Penélope Cruz, Parallel Mothers
Penélope Cruz’s first Oscar nomination was for 2006’s Volver, another of her seven (and counting) collaborations with beloved Spanish director Pedro Almodóvar. In Parallel Mothers, she plays a photographer who unexpectedly becomes pregnant at age 40, only for the hospital to mix up her baby with that of another woman. Mothers hews to the conventions of melodrama—an Almodóvarian signature—but Cruz embodies a master class in understatement. Hers is one of the few performances in this race that isn't based on previous source material, so her nomination will depend on whether she can break through the clutter of more familiar movies. It worked at the Venice Film Festival, where she won the prestigious Volpi Cup for Best Actress.
Where to watch: In theaters

Nicole Kidman, Being the Ricardos
After a Screen Actors Guild Award nomination—the acting categories' most crucial precursor—and a Golden Globe win, Nicole Kidman saw a major boost in this race. Hollywood’s favorite topic is Hollywood, one of multiple reasons Being the Ricardos was a prime contender. It’s also a crowd-pleaser directed by four-time nominee Aaron Sorkin and features a Kidman performance whose verisimilitude (or lack thereof, according to some) has sparked internet debate. Kidman doesn’t try to look or sound exactly like Lucille Ball, which gives her performance breathing room that some biopics lack. It’s been almost two decades since she won for The Hours, and this accolade could double as an acknowledgement of the unimpeachable career she has built for herself.

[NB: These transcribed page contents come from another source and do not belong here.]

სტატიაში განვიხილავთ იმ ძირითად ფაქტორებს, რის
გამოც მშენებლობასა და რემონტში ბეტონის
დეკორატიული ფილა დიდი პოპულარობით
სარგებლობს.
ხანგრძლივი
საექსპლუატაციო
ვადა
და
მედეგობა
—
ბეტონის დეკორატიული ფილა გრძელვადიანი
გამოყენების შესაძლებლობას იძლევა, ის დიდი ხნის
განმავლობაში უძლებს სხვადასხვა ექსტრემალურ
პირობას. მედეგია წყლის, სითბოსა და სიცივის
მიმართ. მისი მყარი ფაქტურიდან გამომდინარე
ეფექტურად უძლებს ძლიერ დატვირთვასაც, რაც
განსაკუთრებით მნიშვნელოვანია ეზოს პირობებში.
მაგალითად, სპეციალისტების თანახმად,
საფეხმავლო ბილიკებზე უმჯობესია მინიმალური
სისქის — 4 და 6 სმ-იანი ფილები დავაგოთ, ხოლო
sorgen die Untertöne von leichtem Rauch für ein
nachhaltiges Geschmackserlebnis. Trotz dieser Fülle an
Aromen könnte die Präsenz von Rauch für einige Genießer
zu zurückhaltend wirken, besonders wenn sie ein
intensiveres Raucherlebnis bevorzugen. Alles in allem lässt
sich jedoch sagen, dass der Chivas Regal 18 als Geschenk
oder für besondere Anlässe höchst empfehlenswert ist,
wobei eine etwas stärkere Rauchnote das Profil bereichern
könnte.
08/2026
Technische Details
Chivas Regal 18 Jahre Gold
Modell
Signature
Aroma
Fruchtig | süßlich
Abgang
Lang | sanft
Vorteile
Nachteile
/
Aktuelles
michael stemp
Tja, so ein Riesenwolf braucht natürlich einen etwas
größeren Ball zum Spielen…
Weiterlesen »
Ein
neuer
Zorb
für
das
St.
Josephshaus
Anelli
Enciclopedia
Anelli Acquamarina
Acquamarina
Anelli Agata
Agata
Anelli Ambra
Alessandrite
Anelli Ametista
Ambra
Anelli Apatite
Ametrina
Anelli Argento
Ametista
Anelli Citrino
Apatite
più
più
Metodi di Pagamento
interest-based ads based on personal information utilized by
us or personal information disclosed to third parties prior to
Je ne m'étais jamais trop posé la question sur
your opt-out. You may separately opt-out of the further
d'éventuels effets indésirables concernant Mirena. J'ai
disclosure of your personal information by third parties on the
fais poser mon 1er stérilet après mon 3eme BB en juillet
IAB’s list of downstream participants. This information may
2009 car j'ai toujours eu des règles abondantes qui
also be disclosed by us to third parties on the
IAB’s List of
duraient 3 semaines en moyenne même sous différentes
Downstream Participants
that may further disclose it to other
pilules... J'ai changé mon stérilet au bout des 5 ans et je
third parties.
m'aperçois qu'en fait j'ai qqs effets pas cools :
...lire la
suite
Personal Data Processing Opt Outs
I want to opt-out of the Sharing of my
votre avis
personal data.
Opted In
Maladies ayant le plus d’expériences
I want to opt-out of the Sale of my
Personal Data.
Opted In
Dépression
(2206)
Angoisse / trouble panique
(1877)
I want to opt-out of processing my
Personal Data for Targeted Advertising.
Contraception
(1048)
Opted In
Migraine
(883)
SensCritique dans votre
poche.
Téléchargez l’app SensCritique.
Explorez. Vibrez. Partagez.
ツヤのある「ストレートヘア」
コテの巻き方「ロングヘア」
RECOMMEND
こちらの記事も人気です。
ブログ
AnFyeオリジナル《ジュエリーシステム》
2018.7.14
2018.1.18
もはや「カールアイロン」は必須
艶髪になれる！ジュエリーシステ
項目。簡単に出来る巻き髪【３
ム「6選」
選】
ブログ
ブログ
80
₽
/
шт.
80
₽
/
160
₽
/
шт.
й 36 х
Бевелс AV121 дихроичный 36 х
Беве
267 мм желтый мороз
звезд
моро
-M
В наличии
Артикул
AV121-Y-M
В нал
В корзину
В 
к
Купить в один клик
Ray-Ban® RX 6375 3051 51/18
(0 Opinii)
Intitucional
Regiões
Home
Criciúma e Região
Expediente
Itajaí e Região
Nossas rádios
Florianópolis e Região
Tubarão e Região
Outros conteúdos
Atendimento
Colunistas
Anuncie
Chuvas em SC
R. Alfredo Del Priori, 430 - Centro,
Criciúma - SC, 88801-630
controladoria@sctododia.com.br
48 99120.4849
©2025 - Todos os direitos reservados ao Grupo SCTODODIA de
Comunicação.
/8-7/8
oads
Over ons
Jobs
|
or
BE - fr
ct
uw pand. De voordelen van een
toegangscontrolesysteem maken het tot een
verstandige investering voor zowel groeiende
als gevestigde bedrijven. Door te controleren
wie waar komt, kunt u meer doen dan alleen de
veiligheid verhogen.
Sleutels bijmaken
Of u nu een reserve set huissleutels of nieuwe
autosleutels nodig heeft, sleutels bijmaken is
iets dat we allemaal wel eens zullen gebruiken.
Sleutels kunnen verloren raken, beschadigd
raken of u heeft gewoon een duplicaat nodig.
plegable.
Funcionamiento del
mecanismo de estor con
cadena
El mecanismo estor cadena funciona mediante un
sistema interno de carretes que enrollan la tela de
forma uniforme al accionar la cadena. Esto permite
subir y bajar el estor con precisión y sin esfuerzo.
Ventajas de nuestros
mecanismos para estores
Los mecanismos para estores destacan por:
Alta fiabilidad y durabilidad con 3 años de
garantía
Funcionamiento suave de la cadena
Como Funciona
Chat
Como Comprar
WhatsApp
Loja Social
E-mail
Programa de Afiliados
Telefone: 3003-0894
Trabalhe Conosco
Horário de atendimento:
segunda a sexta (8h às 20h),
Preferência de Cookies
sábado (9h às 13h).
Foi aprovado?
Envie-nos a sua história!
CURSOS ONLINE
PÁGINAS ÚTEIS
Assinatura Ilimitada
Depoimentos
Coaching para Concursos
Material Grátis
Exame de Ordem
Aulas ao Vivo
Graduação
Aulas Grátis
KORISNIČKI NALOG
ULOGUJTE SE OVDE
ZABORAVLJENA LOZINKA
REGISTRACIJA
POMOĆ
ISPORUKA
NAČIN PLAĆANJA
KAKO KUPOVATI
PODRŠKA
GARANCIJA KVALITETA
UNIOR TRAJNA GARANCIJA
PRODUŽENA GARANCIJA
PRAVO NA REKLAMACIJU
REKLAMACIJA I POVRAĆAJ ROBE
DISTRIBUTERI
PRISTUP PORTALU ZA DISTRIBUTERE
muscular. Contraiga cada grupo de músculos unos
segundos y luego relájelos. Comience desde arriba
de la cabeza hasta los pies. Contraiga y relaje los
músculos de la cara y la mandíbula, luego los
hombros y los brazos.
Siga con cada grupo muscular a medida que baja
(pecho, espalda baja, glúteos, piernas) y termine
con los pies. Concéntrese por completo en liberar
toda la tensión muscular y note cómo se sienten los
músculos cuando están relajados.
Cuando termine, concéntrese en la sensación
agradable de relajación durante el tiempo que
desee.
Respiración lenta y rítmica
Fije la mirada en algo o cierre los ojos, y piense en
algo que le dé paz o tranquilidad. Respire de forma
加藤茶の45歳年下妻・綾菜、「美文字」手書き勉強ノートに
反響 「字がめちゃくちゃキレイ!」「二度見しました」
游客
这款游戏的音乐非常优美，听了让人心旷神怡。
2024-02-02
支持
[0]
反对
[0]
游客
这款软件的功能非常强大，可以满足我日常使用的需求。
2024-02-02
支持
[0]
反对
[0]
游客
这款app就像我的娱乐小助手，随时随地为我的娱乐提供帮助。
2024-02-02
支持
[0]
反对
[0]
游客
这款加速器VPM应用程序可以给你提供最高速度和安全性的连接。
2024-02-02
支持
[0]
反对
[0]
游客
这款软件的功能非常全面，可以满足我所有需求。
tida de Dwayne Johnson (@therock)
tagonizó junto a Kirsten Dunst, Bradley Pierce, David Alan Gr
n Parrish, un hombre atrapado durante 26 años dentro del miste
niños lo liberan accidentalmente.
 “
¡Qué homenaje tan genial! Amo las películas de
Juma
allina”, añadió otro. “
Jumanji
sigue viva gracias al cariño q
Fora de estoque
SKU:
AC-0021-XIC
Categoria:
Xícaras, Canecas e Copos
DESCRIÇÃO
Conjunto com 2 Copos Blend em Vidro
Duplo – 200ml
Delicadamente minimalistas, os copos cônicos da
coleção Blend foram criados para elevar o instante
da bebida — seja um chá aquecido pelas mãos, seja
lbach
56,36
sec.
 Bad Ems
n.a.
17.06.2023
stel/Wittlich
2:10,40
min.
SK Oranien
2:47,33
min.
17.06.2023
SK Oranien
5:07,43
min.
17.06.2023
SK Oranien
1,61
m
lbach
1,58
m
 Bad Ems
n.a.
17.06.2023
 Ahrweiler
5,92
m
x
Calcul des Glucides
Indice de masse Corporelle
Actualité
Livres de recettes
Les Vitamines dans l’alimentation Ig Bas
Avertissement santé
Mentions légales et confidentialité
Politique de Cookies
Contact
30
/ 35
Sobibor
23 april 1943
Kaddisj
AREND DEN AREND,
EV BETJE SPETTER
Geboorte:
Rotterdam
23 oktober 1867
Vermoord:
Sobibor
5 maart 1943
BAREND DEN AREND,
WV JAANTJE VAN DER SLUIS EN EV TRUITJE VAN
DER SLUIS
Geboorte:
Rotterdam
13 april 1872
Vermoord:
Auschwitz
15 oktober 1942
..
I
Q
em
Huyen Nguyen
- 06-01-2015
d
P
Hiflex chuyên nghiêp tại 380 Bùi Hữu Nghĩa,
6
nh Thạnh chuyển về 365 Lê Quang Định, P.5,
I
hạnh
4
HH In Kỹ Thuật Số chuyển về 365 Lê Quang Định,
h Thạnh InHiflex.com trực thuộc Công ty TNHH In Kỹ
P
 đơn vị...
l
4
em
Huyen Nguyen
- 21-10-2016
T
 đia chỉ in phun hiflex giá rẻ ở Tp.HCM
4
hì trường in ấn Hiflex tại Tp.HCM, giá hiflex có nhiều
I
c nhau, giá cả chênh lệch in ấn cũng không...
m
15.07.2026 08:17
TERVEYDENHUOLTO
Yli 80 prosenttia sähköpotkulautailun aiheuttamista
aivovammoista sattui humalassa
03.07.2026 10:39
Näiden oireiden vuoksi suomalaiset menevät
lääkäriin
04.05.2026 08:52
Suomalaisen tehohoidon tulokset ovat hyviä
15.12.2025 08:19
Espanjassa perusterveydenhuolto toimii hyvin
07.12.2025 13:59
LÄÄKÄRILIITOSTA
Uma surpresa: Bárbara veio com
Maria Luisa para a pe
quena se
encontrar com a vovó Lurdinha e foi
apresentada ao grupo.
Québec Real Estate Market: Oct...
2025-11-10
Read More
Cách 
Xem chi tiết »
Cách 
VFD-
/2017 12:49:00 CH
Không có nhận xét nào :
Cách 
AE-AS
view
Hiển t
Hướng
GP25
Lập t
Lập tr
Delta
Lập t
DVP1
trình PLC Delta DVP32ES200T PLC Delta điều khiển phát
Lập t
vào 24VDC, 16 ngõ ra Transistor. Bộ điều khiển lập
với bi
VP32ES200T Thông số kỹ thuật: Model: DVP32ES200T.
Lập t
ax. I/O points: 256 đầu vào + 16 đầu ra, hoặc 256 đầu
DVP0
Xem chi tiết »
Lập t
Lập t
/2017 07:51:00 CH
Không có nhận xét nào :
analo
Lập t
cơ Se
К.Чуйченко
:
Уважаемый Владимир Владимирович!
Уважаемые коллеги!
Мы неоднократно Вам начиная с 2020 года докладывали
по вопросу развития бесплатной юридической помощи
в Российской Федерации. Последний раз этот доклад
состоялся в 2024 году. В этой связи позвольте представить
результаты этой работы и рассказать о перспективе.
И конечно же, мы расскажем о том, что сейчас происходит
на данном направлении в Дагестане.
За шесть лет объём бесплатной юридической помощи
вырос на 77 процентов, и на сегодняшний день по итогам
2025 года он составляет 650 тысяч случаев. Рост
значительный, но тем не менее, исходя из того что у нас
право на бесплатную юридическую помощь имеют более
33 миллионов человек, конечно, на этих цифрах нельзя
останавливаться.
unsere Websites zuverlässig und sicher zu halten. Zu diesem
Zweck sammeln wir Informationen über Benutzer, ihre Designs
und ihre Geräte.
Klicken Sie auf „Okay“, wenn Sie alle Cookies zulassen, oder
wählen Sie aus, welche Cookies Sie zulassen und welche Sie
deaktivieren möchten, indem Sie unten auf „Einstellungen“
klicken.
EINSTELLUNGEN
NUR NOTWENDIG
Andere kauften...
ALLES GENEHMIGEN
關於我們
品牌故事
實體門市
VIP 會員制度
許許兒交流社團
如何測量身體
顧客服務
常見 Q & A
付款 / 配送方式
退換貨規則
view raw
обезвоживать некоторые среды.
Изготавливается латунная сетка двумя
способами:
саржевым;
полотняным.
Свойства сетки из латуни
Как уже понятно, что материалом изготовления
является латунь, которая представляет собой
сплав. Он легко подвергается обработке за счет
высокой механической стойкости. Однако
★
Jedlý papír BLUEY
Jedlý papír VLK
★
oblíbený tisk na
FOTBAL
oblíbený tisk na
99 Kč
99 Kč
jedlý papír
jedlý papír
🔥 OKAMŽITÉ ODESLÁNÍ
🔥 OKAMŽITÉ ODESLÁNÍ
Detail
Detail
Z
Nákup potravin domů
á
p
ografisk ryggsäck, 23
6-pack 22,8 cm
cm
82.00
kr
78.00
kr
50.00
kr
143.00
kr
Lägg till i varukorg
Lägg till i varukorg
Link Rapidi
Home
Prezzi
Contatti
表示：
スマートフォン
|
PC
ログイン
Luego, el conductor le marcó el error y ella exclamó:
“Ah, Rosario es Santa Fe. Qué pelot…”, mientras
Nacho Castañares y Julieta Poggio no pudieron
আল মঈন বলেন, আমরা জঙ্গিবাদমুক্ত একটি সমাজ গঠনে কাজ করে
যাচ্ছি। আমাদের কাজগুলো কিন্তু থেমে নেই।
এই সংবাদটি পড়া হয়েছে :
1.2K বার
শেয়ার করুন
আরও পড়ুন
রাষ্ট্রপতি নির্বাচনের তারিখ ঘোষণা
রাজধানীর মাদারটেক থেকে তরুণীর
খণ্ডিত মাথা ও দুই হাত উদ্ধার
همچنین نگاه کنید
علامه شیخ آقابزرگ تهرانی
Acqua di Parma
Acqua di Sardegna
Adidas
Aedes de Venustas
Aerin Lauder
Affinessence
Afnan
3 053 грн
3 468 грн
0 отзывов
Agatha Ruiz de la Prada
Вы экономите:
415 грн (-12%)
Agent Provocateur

Where to watch: Amazon Prime

Kristen Stewart, Spencer
For Oscar voters, biopics are an easy shortcut. The acting is tangible; they can judge it against what they know about the real person being portrayed. Indeed, almost half of the lead-acting prizes in the last 30 years have gone to biopic performances. That alone boosts Kristen Stewart’s odds, despite the fact that Spencer isn’t your typical biopic. Playing a psychologically wounded Princess Diana during the British royal family’s 1991 Christmas celebrations, Stewart submits career-defining work, proving once and for all that she has graduated from Twilight superstar to indie empress. Even folks who don’t care for director Pablo Larraín’s arty freakout of a movie can’t deny the depth of Stewart’s transformation. She was the presumed front-runner in this category, but a snub from the SAG Awards put a damper on that momentum.